On the evening of November 9th,  2016 a semi-truck struck an Oregon man on I-84 in Idaho.

The State Police reported that 24-year-old Matthew Martin, of Ontario, Oregon, had hit a guardrail. His Toyota ended up in the center lane. He exited the car and was hit by a semi-truck.

Martin later died in an Idaho hospital.

The semi-truck— a 2012 commercial Freightliner—was operated by Idaho truck driver Justin Dennis.

Initially, the media coverage of this story sounds like a simple “accident”: two drivers in the wrong place at the wrong time.

However, the FMCSA news release tells a different story—and we know that most crashes aren’t “accidents”.

FMCSA_Report-Fatal Semi Crash

This week, the Federal Motor Carrier Safety Administration (FMCSA) declared Dennis an “Imminent Hazard to Public Safety”, issuing a federal order prohibiting him from operating a commercial truck.

What FMCSA investigators found:

  1. At the time of the fatal semi crash, Dennis had exceeded both driving and on-duty hours-of-service (HOS) limits. These federal rules were established to prevent truckers from becoming excessively tired behind the wheel.
  2. The trucker admitted to ingesting methamphetamine “a few days” prior.
  3. He also admitted that he was texting while driving shortly before the crash.
  4. Last but not least, Dennis was disqualified from operating a commercial motor vehicle at the time of the crash.

He had been suspended in January 2015 after testing positive for methamphetamine in a random controlled substances test, required by USDOT.

FMCSA states he was “immediately terminated” by his (unnamed) employer at that time. If a licensed CMV driver fails a drug test, they must undergo a substance abuse evaluation before driving again.
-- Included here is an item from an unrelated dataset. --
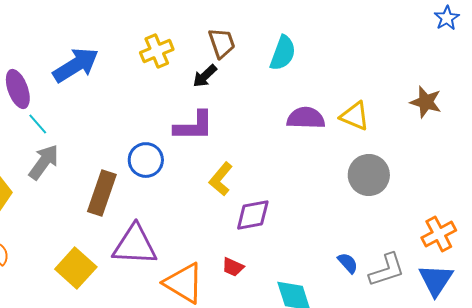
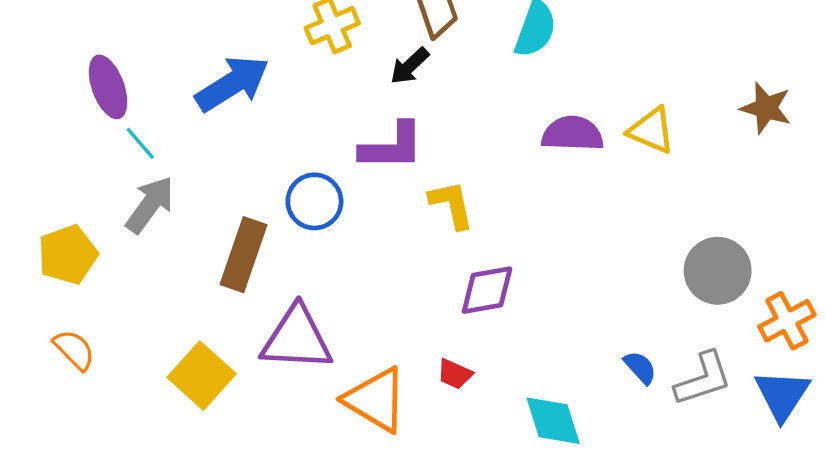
blue arrow: (76, 65) -> (232, 84), moved
gray circle: (369, 175) -> (718, 271), moved
yellow L-shape: (221, 179) -> (452, 205), moved, turned 128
Dennis did not submit to an evaluation. He was, therefore, disqualified from driving a commercial truck.

Missing details in fatal semi crash reports

This new information leads to more questions, which—so far— have not been addressed by reporters or investigators:

  1. Who owned the truck that Dennis was operating?
  2. Who hired him to drive it after he had been suspended for testing positive for meth … and was disqualified from driving?
  3.  Did the carrier know he was violating HOS rules? Had this happened before?
Fatal semi crash-truck highway-I84
Local news reports, like this one from KBTV, do not mention the truck owner or carrier – or anything about the trucker’s record.

A simple Internet search indicates that the motor carrier is Caldwell-based Cheney Transport, but this has not been confirmed by media reports.

Every fatal accident crash is a life-changing tragedy, for everyone involved.

Regardless of the circumstances related to the victim, this is damning evidence of a dangerous trucker.